=== Begin Enclosure ===

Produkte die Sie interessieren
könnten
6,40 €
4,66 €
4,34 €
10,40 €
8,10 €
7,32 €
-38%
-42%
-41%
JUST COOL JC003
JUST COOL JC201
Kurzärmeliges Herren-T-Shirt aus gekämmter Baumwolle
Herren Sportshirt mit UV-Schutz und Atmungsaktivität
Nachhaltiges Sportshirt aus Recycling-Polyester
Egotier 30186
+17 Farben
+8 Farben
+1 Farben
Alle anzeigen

=== End Enclosure ===
=== Begin Enclosure ===

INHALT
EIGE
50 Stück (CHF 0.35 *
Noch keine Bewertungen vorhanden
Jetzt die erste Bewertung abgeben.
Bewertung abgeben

=== End Enclosure ===
=== Begin Enclosure ===

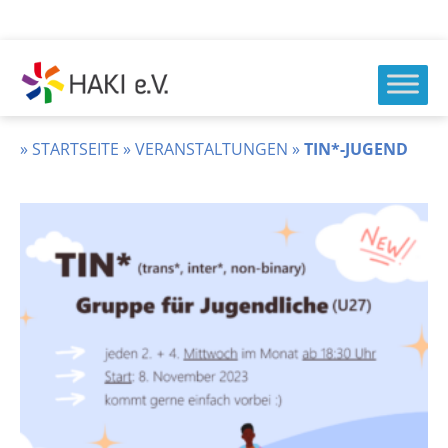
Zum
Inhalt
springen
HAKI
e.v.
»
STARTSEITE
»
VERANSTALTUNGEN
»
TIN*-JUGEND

=== End Enclosure ===

### What is required
Take every line from the records that holds "Herren" and copy it down.

### Output of the task
Kurzärmeliges Herren-T-Shirt aus gekämmter Baumwolle
Herren Sportshirt mit UV-Schutz und Atmungsaktivität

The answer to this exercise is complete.